| |
Leerredenen van J.C. Froeling, Predikant te Gaast c.a. Iste Deel. Te Sneek, bij F. Holtkamp. 1836. In gr. 8vo. XIV en 304 bl. f 2-60.
De Heer froeling treedt hier, zoo ver ons bewust is, voor het eerst met zijn predikwerk voor het grootere Publiek op. In een voorafgaand woord ‘aan den Lezer’ geeft hij te kennen, dat een groot gedeelte zijner Gemeente, uit die zelfde verkeerde beginsels, waaruit sommigen zich thans van hunne Leeraars en Medeleden afscheiden, zich aan zijne dienst onttrekt, en dat hij hierom ‘wilde beproeven, of hij ook buiten zijnen werkkring eenig nut mogt kunnen stichten.’ Zoo smartelijk het eerste is, zoo beprijpelijk is in die omstandigheid het laatste; en dat hij zijn doel moge bereiken, wenschen wij hem gaarne toe.

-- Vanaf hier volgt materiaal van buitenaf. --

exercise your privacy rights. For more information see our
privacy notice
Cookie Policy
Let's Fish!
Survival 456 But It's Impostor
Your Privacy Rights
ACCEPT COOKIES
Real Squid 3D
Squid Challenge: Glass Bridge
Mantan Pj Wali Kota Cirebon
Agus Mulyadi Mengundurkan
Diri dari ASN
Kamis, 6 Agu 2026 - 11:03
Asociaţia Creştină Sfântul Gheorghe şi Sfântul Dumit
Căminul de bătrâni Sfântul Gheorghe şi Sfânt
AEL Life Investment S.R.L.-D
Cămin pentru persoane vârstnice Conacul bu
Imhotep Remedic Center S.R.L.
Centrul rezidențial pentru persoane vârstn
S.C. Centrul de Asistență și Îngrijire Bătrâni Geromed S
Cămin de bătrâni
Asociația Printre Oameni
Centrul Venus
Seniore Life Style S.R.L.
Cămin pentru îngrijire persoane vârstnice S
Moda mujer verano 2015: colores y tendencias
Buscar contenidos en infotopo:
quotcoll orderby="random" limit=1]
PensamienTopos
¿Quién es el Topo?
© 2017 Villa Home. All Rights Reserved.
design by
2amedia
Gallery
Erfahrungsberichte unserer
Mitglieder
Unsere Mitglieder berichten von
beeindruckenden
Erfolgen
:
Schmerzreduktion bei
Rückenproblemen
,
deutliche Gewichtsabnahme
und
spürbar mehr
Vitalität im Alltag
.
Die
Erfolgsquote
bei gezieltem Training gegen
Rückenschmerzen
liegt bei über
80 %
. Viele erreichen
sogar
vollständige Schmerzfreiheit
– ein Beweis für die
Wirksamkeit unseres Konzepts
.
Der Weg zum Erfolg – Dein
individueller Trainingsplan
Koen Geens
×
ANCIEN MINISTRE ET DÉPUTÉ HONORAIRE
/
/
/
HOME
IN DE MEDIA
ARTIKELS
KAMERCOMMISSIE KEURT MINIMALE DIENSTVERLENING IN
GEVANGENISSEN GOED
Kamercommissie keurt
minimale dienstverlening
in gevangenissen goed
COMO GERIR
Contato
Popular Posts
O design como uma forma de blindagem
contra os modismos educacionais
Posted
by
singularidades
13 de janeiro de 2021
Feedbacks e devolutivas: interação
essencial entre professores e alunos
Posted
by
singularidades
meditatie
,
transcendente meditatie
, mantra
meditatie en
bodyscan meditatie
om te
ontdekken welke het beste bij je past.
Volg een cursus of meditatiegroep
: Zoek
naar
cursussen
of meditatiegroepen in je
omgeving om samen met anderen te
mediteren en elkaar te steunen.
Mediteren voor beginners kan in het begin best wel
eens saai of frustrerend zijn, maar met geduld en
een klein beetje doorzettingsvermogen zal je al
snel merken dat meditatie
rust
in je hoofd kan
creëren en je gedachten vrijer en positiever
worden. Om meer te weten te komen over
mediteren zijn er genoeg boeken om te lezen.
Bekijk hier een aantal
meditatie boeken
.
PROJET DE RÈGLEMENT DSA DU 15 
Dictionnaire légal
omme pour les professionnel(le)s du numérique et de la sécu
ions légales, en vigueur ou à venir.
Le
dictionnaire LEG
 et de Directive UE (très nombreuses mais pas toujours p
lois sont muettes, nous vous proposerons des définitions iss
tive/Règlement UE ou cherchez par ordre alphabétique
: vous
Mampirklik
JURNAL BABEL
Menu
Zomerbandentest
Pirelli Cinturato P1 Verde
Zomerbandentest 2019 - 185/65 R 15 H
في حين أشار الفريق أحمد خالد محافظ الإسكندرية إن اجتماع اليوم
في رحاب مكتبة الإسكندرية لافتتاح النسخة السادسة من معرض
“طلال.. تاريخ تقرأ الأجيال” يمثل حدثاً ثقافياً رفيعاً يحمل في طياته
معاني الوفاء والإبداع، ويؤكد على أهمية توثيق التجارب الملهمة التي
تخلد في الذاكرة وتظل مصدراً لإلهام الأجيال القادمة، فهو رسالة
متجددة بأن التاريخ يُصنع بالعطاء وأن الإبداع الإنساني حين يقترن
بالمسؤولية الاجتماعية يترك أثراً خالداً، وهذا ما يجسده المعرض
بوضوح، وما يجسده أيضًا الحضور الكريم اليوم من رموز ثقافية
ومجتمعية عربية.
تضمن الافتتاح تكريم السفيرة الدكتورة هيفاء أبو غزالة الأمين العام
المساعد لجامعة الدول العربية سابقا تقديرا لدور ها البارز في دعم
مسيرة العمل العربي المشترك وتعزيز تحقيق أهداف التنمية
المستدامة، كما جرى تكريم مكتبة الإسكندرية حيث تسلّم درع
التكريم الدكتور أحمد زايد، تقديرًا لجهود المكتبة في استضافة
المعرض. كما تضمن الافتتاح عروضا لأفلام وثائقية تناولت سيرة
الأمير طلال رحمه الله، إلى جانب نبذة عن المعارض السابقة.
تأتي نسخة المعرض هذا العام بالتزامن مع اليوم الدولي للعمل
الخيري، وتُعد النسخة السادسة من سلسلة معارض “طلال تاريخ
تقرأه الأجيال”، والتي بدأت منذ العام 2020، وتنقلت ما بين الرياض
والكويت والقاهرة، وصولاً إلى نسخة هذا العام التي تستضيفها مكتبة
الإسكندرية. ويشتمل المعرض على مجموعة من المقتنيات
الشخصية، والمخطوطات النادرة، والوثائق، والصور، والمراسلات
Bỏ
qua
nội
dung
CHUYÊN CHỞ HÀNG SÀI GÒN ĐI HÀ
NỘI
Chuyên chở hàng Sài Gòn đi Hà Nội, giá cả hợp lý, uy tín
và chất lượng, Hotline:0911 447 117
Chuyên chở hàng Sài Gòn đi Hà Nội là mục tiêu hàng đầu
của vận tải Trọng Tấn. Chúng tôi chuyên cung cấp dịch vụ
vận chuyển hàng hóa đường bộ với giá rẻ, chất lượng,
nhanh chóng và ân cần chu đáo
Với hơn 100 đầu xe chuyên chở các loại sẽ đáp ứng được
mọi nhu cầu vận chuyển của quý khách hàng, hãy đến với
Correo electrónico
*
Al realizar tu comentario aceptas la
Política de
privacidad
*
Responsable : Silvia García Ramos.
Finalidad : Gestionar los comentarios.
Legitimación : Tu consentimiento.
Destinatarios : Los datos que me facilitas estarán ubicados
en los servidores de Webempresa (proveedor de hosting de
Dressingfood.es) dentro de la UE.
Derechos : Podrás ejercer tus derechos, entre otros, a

Deze bundel bevat slechts zes Leerredenen in 304 bladzijden, dat is door elkander vijftig voor elke Leerrede, en dus bijkans het dubbel eener gewone; hetwelk ons voorkomt, hoe voortreffelijk zij ook mogten wezen, eene veel te groote lengte te zijn, die, daar er toch ook behoorlijke tijd aan de eerdienst moet gegeven worden, de aandacht zelfs van den bestgezinden toehoorder te zeer vermoeit, en voor de nuttige uitwerking nadeelig is. - Van deze zes Leerredenen, worden in den vooraan geplaatsten Inhoud en aan het hoofd derzelven slechts de teksten opgenoemd; hetwelk ons toeschijnt minder verkieslijk te zijn, dan tevens de onderwerpen op
| |
| |
te geven, waardoor men terstond nog meer bepaald weet, wat men te verwachten hebbe. De teksten intusschen zijn belangrijk genoeg, namelijk Rom. XV:4, Hebr. XI:6, Gal. VI:7, Hebr. XI:3, 1 joan. III:23, Hand. XVII:28. Laat ons zien, wat er dienvolgens, en hoe het hier geleverd wordt, waarover het Rec. geoorloofd zij met bescheidenheid zijne gedachten te zeggen. Doch om zijn verslag en zijne beoordeeling niet al te lang uit te strekken, zal hij voornamelijk bij de eerste en de laatste Leerrede een weinig langer stilstaan, en den inhoud der overigen slechts kort opgeven.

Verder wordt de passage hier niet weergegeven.